■ Task instructions ■
I'd like the entries that follow repeated exactly, with the pictures left out.

==================================================

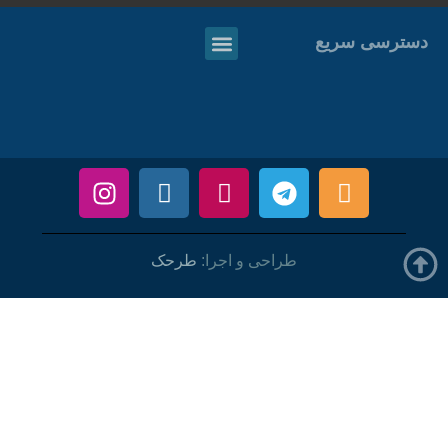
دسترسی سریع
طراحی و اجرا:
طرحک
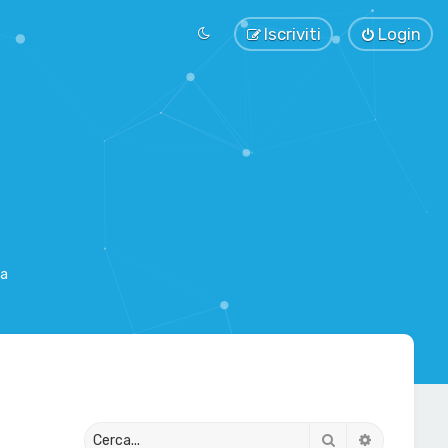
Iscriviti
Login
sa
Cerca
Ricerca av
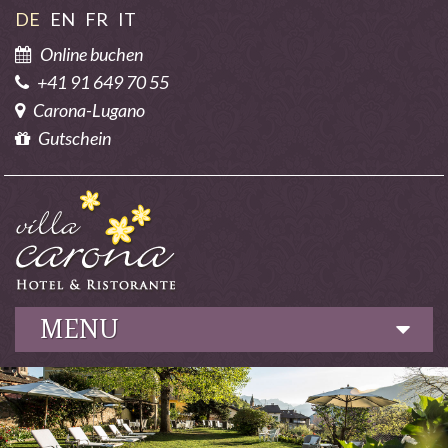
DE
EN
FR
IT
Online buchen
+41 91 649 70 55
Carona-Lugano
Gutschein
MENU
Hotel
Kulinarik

==================================================

■ Exercise solution ■
دسترسی سریع
طراحی و اجرا:
طرحک
Iscriviti
Login
sa
Cerca
Ricerca av
DE
EN
FR
IT
Online buchen
+41 91 649 70 55
Carona-Lugano
Gutschein
MENU
Hotel
Kulinarik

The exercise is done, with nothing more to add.